Unwilling to wait for the mountains of praise when Teddy Football becomes the next Aaron Rodgers (if God is from Minnesota), one Vikings official tried to demand it.
Fargo Forum reporter Adrian Glass-Moore was assigned a story about a rookie Vikings cheerleader. Hardly a searing expose on the seedy underbelly of NFL pom-pomming, it was a light profile on a North Dakota native who made the squad for the first time – a NoDak rarity, says Glass-Moore. The tailor-made puff piece was timed with several Fargo appearances the purple pyramid climber was scheduled to make.
But before giving the green light, Vikings cheerleader co-coach and appearance coordinator Theresa Baugus had a few ground rules that were published on noted media reporter Jim Romenesko’s blog. The one that rattled Romenesko’s journalistic following was one asking Glass-Moore to promise it would be a “positive promotion” of the cheerleader, the squad, and the almighty Minnesota Vikings.
Sorry, Minnesota Vikings, but that's not the way it works. https://twitter.com/aglassmoore/status/638110215620161536
“I was definitely surprised,” Glass-Moore says. “I thought it was an absurd request. I mean, I’m used to certain organizations trying to find out what I’m writing about or trying to get a sense for my story to see if they want to give me access. Usually they’ll do it in a subtle way, try to feel out if what I’m writing is going to be a hatchet job, which it wouldn’t be.”
Since agreeing to be an organization’s stooge is a journalistic no-no, Glass-Moore rejected the request (via Twitter) and killed the story.

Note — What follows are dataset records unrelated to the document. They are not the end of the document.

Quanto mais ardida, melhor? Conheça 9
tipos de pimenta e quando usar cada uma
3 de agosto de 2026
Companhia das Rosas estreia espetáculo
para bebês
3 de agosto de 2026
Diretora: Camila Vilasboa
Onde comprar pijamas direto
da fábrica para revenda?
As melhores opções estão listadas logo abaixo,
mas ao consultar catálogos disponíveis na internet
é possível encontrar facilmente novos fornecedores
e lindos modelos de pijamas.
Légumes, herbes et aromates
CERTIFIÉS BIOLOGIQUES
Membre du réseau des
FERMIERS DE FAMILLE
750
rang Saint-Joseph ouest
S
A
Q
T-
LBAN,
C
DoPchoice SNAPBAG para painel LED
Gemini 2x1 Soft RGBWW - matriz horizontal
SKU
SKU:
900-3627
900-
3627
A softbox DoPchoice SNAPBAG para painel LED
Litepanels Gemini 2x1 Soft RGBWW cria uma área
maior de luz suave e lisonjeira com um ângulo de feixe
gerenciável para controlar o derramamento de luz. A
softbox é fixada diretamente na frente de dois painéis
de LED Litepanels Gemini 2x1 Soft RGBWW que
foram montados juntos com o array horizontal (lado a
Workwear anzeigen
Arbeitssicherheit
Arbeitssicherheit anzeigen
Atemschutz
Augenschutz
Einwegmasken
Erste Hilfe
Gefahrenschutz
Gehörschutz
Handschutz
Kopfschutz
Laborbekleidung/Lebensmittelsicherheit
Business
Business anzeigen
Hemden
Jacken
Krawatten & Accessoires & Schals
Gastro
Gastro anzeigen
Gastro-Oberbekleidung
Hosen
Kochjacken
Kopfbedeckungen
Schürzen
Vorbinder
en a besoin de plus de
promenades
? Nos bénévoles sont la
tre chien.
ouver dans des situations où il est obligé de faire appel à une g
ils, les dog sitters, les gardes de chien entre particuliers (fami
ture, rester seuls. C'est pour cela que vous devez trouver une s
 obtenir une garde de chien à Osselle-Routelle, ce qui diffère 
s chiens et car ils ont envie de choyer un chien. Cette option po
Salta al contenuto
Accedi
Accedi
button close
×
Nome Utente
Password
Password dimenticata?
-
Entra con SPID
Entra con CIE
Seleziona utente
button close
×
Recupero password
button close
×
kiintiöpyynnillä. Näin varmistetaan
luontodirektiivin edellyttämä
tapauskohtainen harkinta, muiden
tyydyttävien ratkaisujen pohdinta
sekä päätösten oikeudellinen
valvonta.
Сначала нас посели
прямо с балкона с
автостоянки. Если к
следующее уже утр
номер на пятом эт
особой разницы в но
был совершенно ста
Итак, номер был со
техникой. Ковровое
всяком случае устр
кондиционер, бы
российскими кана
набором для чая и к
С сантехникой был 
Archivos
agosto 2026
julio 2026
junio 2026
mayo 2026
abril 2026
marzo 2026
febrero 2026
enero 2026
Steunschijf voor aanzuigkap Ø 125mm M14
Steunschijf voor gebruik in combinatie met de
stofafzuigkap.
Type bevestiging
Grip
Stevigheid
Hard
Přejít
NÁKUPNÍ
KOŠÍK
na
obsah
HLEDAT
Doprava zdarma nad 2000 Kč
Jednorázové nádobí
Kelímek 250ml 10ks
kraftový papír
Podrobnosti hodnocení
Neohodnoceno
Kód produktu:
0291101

“I wasn’t trying to expose any wrongdoing at the cheerleading team or anything, so I don’t know why they reacted like that,” Glass-Moore says. “But as soon as they gave me that email I just couldn’t write about it. That was an automatic deal-breaker, even though I’m sure the story would have been a nice little profile on this cheerleader.”
Following orders from his editor, the second-year reporter reached out to Baugus directly, rather than the Vikings' PR henchmen who typically facilitate or pooh-pooh interviews. One said henchman didn’t immediately respond to our request for comment. However Jeff Anderson, the Vikes’ executive director of communications, offered this explanation to a Forum editor on Twitter.

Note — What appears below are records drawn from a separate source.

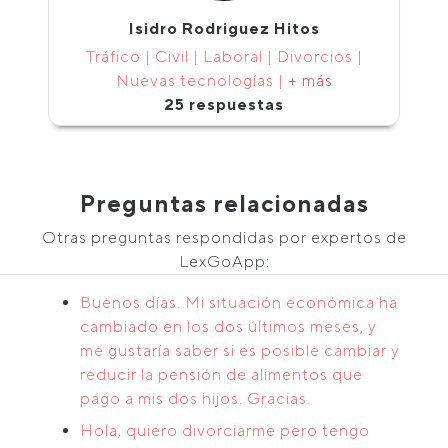
Isidro Rodriguez Hitos
Tráfico | Civil | Laboral | Divorcios |
Nuevas tecnologías |
+ más
25 respuestas
Preguntas relacionadas
Otras preguntas respondidas por expertos de
LexGoApp:
Buenos días. Mi situación económica ha
cambiado en los dos últimos meses, y
me gustaría saber si es posible cambiar y
reducir la pensión de alimentos que
pago a mis dos hijos. Gracias.
Hola, quiero divorciarme pero tengo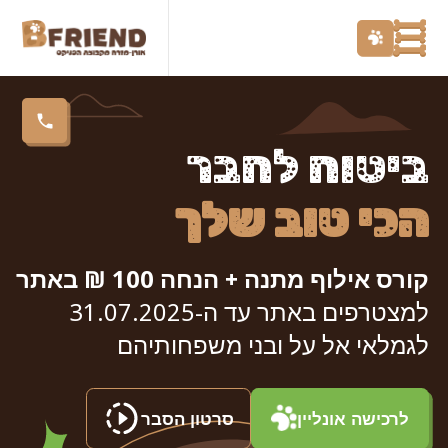
ביטוח לחבר
הכי טוב שלך
קורס אילוף מתנה + הנחה 100 ₪ באתר
למצטרפים באתר עד ה-31.07.2025
לגמלאי אל על ובני משפחותיהם
לרכישה אונליין
סרטון הסבר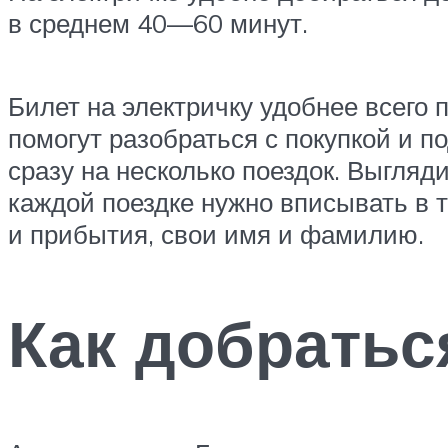
в среднем 40—60 минут.
Билет на электричку удобнее всего п
помогут разобраться с покупкой и п
сразу на несколько поездок. Выгля
каждой поездке нужно вписывать в т
и прибытия, свои имя и фамилию.
Как добратьс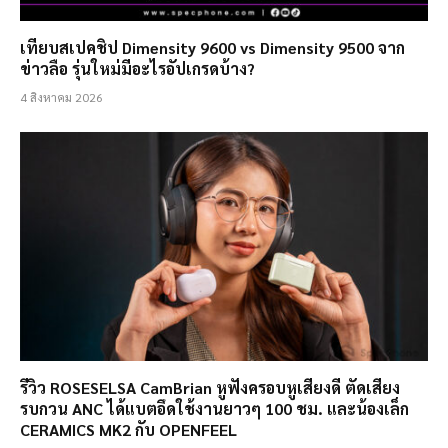
เทียบสเปคชิป Dimensity 9600 vs Dimensity 9500 จาก
ข่าวลือ รุ่นใหม่มีอะไรอัปเกรดบ้าง?
4 สิงหาคม 2026
รีวิว ROSESELSA CamBrian หูฟังครอบหูเสียงดี ตัดเสียง
รบกวน ANC ได้แบตอึดใช้งานยาวๆ 100 ชม. และน้องเล็ก
CERAMICS MK2 กับ OPENFEEL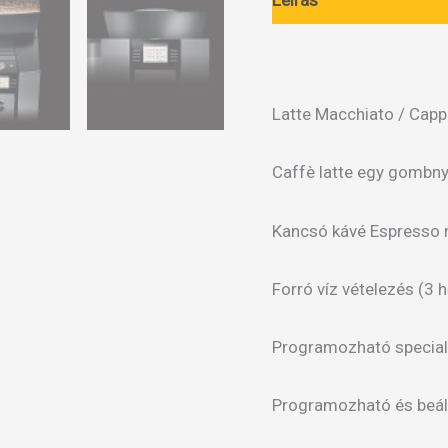
Latte Macchiato / Cap
Caffè latte egy 
Kancsó kávé Esp
Forró víz vételezés (
Programozható sp
Programozható és beál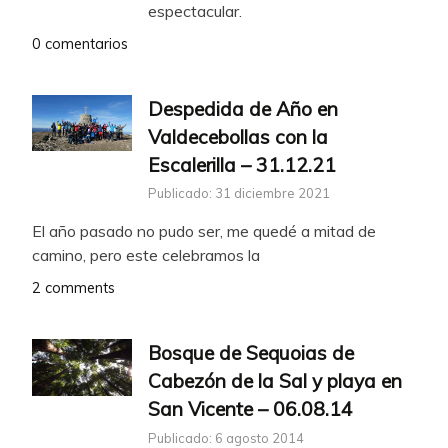
espectacular.
0 comentarios
Despedida de Año en
Valdecebollas con la
Escalerilla – 31.12.21
Publicado: 31 diciembre 2021
El año pasado no pudo ser, me quedé a mitad de
camino, pero este celebramos la
2 comments
Bosque de Sequoias de
Cabezón de la Sal y playa en
San Vicente – 06.08.14
Publicado: 6 agosto 2014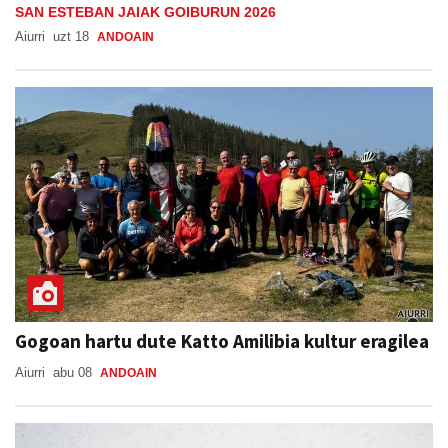
Gogoan hartu dute Katto Amilibia kultur eragilea
Aiurri
abu 08
ANDOAIN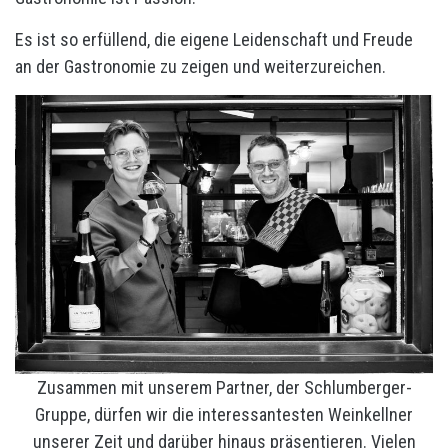
Es ist so erfüllend, die eigene Leidenschaft und Freude
an der Gastronomie zu zeigen und weiterzureichen.
Zusammen mit unserem Partner, der Schlumberger-
Gruppe, dürfen wir die interessantesten Weinkellner
unserer Zeit und darüber hinaus präsentieren. Vielen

In response to our query, Anderson reiterated that Glass-Moore's interview request was not made through the proper channels and that the team's PR gurus would not make such stipulations.

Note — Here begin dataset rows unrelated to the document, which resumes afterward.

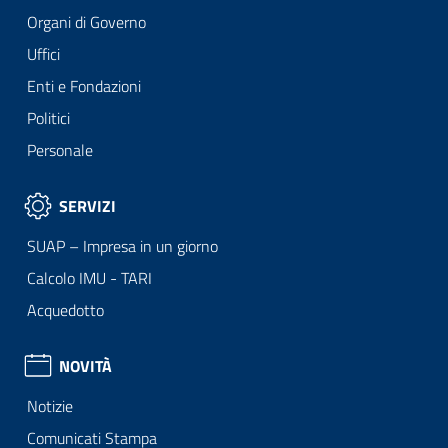
Organi di Governo
Uffici
Enti e Fondazioni
Politici
Personale
SERVIZI
SUAP – Impresa in un giorno
Calcolo IMU - TARI
Acquedotto
NOVITÀ
Notizie
Comunicati Stampa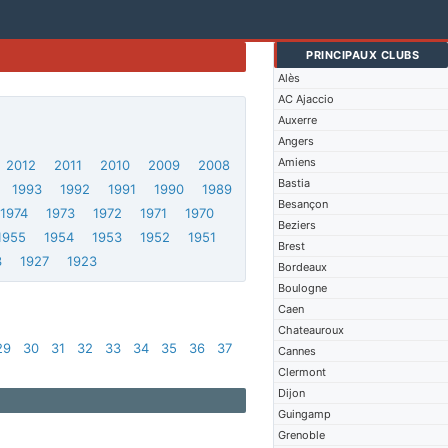
PRINCIPAUX CLUBS
Alès
AC Ajaccio
Auxerre
Angers
Amiens
2012
2011
2010
2009
2008
Bastia
1993
1992
1991
1990
1989
Besançon
1974
1973
1972
1971
1970
Beziers
1955
1954
1953
1952
1951
Brest
3
1927
1923
Bordeaux
Boulogne
Caen
Chateauroux
29
30
31
32
33
34
35
36
37
Cannes
Clermont
Dijon
Guingamp
Grenoble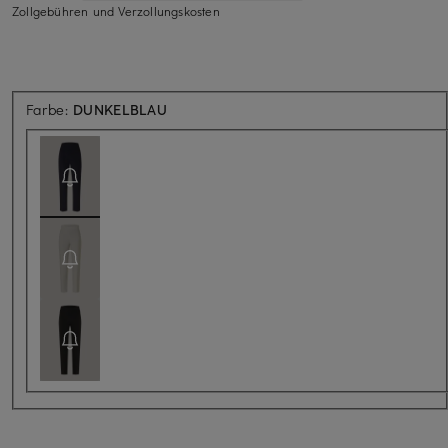
Zollgebühren und Verzollungskosten
Aktuell nicht verfügbar
Farbe:
DUNKELBLAU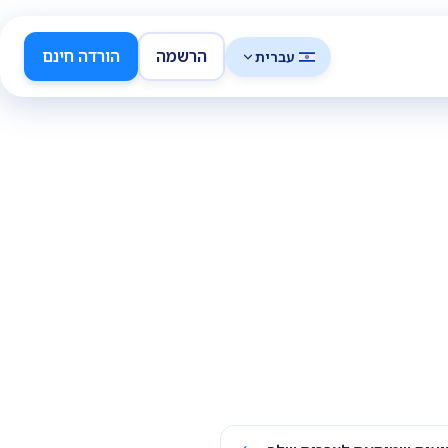
הרשמה
הורדה חינם
עברית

"In this case, the request was not made through the Vikings public relations department but instead was directed to a cheerleading appearance coordinator who is not familiar with journalism expectations or etiquette," Anderson said in a statement. "The Vikings have never and will never expect to control the tone of a reporter's story. Internally we will continue to ensure that all members of the organization understand and follow the interview request process we have established."